### Your task
Search the records for the string "inoxydable", then copy each line where it appears.

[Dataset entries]

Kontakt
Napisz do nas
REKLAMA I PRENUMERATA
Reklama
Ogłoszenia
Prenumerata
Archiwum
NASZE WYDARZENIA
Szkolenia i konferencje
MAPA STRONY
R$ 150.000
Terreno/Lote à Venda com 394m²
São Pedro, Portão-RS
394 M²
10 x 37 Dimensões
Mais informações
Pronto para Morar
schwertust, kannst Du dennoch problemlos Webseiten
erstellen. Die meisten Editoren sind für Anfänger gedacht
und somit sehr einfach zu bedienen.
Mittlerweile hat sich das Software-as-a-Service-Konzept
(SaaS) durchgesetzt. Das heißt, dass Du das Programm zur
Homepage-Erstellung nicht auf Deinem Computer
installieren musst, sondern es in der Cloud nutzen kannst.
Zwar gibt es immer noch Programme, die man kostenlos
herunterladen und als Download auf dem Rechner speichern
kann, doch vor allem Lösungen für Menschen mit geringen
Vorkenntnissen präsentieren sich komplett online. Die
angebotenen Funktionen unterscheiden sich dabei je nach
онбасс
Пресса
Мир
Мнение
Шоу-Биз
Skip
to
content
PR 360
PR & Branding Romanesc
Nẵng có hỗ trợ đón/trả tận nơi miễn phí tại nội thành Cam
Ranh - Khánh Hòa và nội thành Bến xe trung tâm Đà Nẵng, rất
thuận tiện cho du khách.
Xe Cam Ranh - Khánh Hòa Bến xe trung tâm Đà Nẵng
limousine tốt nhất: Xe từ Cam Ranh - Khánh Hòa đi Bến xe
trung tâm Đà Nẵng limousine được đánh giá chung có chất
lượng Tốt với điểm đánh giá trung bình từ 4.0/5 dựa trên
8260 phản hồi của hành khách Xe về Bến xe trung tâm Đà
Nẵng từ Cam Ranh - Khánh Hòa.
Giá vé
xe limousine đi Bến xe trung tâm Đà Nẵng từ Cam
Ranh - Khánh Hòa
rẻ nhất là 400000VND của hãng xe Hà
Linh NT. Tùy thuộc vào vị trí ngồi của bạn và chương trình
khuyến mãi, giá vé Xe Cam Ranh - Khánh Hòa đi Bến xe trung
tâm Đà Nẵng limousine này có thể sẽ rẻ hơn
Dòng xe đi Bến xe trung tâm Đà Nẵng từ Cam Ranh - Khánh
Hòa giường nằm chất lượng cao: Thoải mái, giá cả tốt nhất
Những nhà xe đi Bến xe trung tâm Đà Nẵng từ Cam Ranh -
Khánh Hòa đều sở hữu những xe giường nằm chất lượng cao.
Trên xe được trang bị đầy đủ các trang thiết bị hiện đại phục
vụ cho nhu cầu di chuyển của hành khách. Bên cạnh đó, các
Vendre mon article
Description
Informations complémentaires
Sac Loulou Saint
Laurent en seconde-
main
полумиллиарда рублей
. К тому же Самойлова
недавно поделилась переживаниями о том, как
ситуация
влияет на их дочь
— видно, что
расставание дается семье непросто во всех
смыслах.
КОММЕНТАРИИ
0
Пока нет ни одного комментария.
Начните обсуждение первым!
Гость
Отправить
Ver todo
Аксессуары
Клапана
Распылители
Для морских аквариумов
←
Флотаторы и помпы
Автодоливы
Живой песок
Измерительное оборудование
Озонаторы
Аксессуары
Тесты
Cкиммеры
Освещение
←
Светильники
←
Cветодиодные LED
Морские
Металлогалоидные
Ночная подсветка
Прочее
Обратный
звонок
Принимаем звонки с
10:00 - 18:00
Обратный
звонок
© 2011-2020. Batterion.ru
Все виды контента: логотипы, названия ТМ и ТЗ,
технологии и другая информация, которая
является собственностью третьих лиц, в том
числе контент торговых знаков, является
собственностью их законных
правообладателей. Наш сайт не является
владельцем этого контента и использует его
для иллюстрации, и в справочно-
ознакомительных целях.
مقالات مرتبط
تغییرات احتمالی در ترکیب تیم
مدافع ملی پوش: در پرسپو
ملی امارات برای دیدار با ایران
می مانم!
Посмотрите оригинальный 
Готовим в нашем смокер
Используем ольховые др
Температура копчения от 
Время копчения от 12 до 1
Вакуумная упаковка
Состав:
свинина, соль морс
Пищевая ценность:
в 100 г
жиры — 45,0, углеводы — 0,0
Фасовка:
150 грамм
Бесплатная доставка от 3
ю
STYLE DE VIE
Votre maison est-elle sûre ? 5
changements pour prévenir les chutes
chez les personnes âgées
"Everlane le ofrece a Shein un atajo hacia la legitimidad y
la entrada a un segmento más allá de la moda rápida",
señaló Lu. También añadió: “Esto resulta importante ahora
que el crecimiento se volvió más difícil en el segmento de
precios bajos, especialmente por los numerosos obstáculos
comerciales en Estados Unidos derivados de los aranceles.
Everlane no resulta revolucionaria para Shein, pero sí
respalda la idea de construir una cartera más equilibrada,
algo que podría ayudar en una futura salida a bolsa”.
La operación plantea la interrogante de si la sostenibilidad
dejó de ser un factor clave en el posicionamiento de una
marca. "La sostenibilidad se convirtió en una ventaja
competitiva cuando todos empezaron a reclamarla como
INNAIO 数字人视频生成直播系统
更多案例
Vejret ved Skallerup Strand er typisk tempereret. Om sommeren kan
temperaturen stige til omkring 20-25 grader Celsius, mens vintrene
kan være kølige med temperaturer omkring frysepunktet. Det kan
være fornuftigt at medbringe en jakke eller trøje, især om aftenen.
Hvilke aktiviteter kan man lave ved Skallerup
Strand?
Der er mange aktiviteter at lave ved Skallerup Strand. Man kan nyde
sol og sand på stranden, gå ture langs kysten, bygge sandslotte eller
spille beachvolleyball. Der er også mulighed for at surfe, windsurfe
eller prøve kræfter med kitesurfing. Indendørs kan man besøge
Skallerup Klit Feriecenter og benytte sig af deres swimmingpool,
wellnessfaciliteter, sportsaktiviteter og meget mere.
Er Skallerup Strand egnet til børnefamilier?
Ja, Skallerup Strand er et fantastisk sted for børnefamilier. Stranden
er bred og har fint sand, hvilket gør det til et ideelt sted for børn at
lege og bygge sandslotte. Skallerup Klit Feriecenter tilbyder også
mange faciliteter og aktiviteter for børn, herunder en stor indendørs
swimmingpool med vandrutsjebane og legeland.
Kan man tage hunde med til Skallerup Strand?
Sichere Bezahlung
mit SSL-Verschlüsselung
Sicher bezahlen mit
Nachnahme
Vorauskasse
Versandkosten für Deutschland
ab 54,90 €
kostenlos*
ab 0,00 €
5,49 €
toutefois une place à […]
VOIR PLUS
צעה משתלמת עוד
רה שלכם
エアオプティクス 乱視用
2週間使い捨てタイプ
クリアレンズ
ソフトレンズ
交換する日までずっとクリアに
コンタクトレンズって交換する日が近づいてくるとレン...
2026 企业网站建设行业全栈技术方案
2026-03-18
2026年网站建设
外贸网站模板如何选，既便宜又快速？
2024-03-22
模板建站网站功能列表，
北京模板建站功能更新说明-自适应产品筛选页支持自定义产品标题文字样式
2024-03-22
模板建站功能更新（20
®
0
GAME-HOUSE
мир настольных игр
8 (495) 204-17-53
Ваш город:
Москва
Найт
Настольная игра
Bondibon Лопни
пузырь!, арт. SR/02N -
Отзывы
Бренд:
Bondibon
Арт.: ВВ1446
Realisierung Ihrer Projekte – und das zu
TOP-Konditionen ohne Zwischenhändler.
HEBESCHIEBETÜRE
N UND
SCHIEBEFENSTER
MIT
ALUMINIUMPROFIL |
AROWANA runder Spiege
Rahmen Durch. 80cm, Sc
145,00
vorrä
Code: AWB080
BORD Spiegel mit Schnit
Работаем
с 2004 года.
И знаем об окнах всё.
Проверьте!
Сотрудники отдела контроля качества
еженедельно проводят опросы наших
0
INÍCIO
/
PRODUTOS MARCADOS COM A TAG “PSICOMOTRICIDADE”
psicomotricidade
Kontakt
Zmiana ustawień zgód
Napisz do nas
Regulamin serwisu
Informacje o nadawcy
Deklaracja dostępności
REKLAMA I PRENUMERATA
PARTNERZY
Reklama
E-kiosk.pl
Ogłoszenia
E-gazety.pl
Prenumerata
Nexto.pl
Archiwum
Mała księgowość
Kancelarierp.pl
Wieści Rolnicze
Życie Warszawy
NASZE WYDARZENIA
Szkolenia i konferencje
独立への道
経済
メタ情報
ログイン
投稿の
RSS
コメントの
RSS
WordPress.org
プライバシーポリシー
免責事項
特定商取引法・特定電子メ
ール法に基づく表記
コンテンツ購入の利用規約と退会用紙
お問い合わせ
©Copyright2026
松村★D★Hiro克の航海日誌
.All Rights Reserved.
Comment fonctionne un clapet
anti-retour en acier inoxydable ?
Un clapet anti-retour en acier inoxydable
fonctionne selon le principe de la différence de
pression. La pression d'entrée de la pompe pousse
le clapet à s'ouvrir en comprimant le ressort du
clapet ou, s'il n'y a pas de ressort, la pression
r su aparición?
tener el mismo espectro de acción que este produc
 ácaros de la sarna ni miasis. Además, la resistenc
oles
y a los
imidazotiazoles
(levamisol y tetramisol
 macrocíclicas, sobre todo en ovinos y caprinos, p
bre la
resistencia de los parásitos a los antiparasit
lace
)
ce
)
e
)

### Your solution
anti-retour en acier inoxydable ?
Un clapet anti-retour en acier inoxydable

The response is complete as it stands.